Rasanya sang Pangeran merasa familiar dengan wajah pemuda yang memiliki bau harum itu. Sang Pangeran mencoba mengingat-ingatnya lagi. Dan ah! Sang Pangeran ingat sekarang. Dia adalah seorang pemburu vampir yang lumayan terkenal itu. Pemburu vampir dengan organisasi bernama Taka. Dan pemuda itu juga keturunan Uchiha yang terkenal karena klannya itu beranggotakan pemburu-pemburu vampir yang hebat. Ya, tidak salah lagi. Dia yang sering dibicarakan anak buahnya. Uchiha Sasuke.
Sang Pangeran menyeringai. Menampakkan gigi putihnya yang selalu tersembunyi di balik bibir pucatnya. Entah kenapa ini terdengar sangat menarik baginya. Ia beranjak dari tempatnya, untuk menemui pemuda itu walau hanya sekedar sapaan biasa.
"Boleh aku duduk di sampingmu?" tanya sang Pangeran sesopan mungkin kepada pemuda yang merupakan musuh dari makhluk seperti dirinya.

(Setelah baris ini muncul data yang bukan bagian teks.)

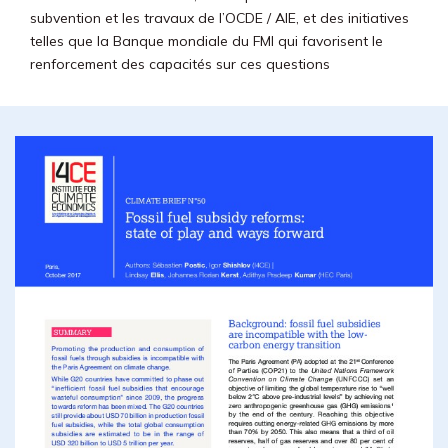
subvention et les travaux de l’OCDE / AIE, et des initiatives
telles que la Banque mondiale du FMI qui favorisent le
renforcement des capacités sur ces questions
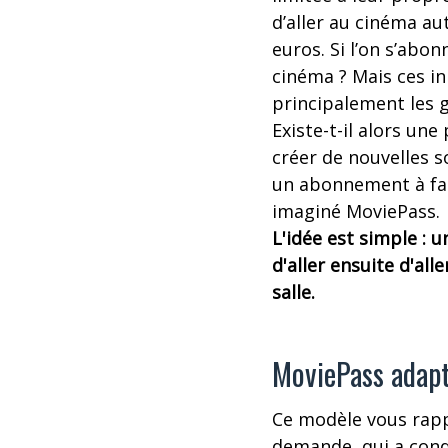
d’aller au cinéma a
euros. Si l’on s’abo
cinéma ? Mais ces in
principalement les 
Existe-t-il alors un
créer de nouvelles s
un abonnement à fai
imaginé MoviePass.
L'idée est simple :
d'aller ensuite d'all
salle.
MoviePass adapt
Ce modèle vous rappe
demande, qui a conqu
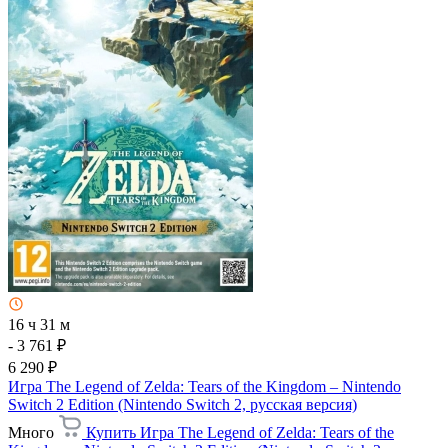
16 ч 31 м
- 3 761 ₽
6 290 ₽
Игра The Legend of Zelda: Tears of the Kingdom – Nintendo
Switch 2 Edition (Nintendo Switch 2, русская версия)
Много
Купить Игра The Legend of Zelda: Tears of the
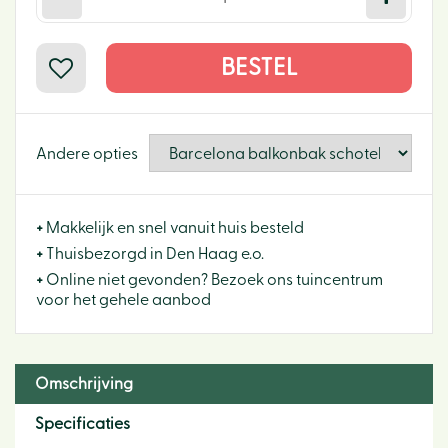
Andere opties
+
Makkelijk en snel vanuit huis besteld
+
Thuisbezorgd in Den Haag e.o.
+
Online niet gevonden? Bezoek ons tuincentrum
voor het gehele aanbod
Omschrijving
Specificaties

Mata hitam itu melirik pada sosok di sampingnya. Pandangan tak tertarik diberikan. "Silahkan dimanapun kau mau."
"Thanks," balas sang Pangeran.
"Hn," sahutnya singkat yang bahkan sang Pangeran tak mengerti artinya itu.
Sang Pangeran melirik ke arah pemuda di sampingnya. "Kau tidak minum?"
Pemuda itu menggeleng. "Aku tidak minum."
Sang Pangeran mendengus. "Bagaimana bisa kau datang kesini kalau kau sendiri tak minum?"
"Aku hanya ingin mencari sesuatu," jawab si pemuda itu.
"Sesuatu?"
"Kalau kau ingin mengetahui urusan orang lain, urusi saja yang menjadi urusanmu."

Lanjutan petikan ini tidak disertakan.